> **The problem**: Give back, word for word, the lines in the listing below from the one holding "Шымкент · Караганда · Усть-Каменогорск" down to the one holding "Соответствует требованиям закона", both ends included.

> **Exercise data**:
::::::::::
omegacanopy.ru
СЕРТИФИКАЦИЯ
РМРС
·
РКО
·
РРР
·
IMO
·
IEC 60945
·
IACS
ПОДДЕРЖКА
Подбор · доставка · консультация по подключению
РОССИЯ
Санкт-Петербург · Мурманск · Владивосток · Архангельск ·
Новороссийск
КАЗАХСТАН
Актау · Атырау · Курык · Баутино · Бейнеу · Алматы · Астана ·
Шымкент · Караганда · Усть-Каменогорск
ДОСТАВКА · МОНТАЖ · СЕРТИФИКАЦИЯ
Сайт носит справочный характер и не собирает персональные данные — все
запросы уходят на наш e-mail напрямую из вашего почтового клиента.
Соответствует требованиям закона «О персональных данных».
::::::::::
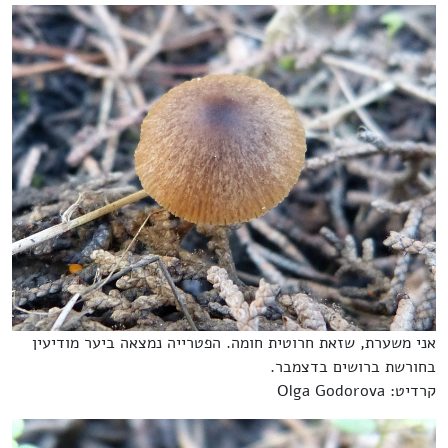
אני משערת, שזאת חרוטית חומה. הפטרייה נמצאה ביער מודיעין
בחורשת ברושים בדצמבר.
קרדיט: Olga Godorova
::::::::::
> **Task answer**:
Шымкент · Караганда · Усть-Каменогорск
ДОСТАВКА · МОНТАЖ · СЕРТИФИКАЦИЯ
Сайт носит справочный характер и не собирает персональные данные — все
запросы уходят на наш e-mail напрямую из вашего почтового клиента.
Соответствует требованиям закона «О персональных данных».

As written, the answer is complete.